Pensa che nel tempo sul ddl Nordio sarà chiamata a intervenire la Corte costituzionale?
Tutto ciò che ho descritto è in palese contrasto con l’art. 97 della Costituzione, che tutela il principio del buon andamento e della imparzialità della pubblica amministrazione. Ma anche con l’art. 54 che impone ai cittadini che svolgono funzioni pubbliche il dovere di adempierle con disciplina e onore, e con l’art. 24 che garantisce ai cittadini il diritto di agire in giudizio per la tutela dei loro diritti.

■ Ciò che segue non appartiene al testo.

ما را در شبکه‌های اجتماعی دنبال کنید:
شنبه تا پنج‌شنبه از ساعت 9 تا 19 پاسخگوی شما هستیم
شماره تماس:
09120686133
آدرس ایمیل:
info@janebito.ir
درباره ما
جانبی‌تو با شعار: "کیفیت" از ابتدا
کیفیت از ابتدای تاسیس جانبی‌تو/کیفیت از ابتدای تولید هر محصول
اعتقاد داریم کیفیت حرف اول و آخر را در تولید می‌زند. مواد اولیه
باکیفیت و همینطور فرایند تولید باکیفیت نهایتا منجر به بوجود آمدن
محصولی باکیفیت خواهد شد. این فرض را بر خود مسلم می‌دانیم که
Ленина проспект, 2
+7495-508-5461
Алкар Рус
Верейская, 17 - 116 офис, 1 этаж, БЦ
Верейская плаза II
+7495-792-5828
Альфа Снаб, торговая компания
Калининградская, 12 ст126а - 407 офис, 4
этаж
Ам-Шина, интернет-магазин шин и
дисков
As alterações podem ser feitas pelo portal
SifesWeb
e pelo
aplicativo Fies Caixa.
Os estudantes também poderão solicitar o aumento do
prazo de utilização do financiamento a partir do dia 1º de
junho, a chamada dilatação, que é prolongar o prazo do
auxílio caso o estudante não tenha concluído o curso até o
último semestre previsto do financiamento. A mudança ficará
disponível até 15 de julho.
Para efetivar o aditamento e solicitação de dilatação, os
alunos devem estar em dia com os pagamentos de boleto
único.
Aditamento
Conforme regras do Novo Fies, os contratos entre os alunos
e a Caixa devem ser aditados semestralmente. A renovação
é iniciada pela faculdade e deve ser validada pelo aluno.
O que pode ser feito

Credo che non solo interverrà la Corte Costituzionale, ma che rischiamo una procedura di infrazione da parte dell'Unione europea, perché si violano anche le direttive dell'Ue in materia.

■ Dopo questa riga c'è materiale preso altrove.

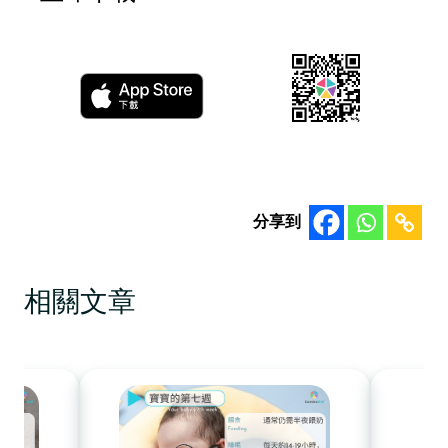
分享到
相關文章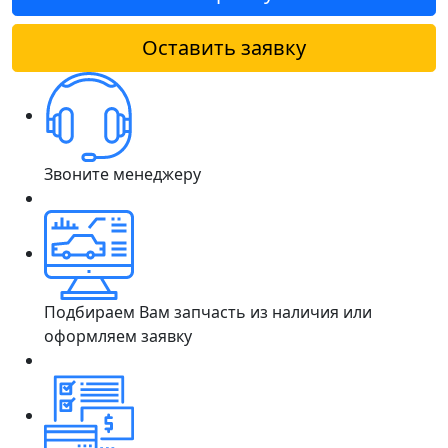
Оставить заявку
Звоните менеджеру
Подбираем Вам запчасть из наличия или
оформляем заявку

Allargando il discorso al ddl nel complesso, poche settimane fa ha detto che il ministro Nordio promuove una politica per "adeguare il sistema penale all’assetto classista della società". In che modo?

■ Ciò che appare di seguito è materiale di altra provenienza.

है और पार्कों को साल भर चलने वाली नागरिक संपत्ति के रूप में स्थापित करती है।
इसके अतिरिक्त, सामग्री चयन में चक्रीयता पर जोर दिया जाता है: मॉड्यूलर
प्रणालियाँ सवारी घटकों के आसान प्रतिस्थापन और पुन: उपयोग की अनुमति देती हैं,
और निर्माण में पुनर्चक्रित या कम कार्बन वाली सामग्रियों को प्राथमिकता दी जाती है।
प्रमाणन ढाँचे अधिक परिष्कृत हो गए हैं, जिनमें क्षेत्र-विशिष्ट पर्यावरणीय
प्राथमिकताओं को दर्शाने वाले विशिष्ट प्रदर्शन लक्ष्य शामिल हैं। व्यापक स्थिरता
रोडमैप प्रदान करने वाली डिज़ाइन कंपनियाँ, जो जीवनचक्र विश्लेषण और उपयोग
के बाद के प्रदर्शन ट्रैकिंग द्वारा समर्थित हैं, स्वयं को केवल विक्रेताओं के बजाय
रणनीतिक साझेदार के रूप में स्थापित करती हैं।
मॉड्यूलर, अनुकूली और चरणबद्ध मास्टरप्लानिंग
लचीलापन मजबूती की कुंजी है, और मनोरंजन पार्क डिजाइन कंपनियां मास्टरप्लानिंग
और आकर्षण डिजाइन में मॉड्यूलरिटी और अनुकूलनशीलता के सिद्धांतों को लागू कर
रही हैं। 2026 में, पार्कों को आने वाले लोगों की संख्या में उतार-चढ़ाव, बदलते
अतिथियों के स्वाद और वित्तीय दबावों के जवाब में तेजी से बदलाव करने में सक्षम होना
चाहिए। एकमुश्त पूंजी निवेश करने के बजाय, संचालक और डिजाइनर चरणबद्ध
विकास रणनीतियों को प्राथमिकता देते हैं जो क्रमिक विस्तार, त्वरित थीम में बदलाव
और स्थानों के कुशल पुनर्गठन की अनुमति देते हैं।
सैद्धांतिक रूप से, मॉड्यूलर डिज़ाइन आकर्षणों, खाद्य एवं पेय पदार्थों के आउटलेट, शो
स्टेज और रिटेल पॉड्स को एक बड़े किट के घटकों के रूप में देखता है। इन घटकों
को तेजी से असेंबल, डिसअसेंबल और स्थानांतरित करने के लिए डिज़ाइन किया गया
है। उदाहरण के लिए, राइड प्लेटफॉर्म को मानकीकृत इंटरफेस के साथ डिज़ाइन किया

Le forze politiche che compongono l’attuale maggioranza governativa hanno un comun denominatore: l’avversione alla Costituzione del 1948, ai suoi valori basilari di uguaglianza dei cittadini dinanzi alla legge, al suo assetto dei poteri che si fonda sulla divisione e sul reciproco bilanciamento dei poteri, sulla centralità del Parlamento, sulla indipendenza della magistratura. Il ministro Nordio, nonostante dichiarazioni di facciata, condivide questa mancanza di affezione alla Costituzione e si è fatto promotore e interprete fedele di una politica classista caratterizzata da un doppio binario: pugno di ferro per i reati della gente comune e guanti di velluto per i colletti bianchi.
Perché l'intenzione sarebbe di "ricondurre l’ordine giudiziario sotto il controllo dei vertici politici", come ha detto lei in Aula?
Lo stesso ministro Nordio ha sempre dichiarato che secondo lui il potere di indagine dovrebbe essere sottratto ai pubblici ministeri, come prevede l’art. 109 della Costituzione, ed essere invece affidato esclusivamente agli organi di polizia che, a differenza dei magistrati, si trovano in posizione di subordinazione gerarchica nei confronti del governo.
Mi ricorda tanto coloro che accusavano Falcone e Borsellino di essere “giudici sceriffi” perché dando attuazione all’art. 109 della Costituzione, avevano assunto la direzione delle indagini, dando così, non a caso, una svolta decisiva al contrasto alla mafia. È significativo che questo tipo di critiche veniva dagli ambienti politici che temevano che il pool antimafia alzasse il tiro delle indagini anche nei confronti dei colletti bianchi, come poi avvenne con l’arresto dei potentissimi cugini Salvo, terminali politici insieme a Salvo Lima del potere politico del tempo. Arresto che diede avvio allo smantellamento del pool antimafia. È bene che queste storie del passato le ricordiamo, perché viviamo in una fase storica nella quale giorno dopo giorno rischiamo di tornare al nostro peggiore passato.
A ottobre disse a Fanpage.it che il governo Meloni stava seguendo un disegno per “mettere sotto controllo la magistratura, la libera stampa, chiudere tutte le voci di dissenso”. Anche il ddl Nordio rientra in questo disegno? Quale pensa siano i prossimi passi?
Il disegno è in piena fase di attuazione. I prossimi passi sono l’approvazione del premierato con la costruzione di una piramide che concentra tutti poteri in un solo vertice, mettendo in un angolo il Parlamento e il presidente della Repubblica, e la riforma della Costituzione per consentire al governo di mettere le mani anche sulla magistratura riconducendola sotto il suo controllo.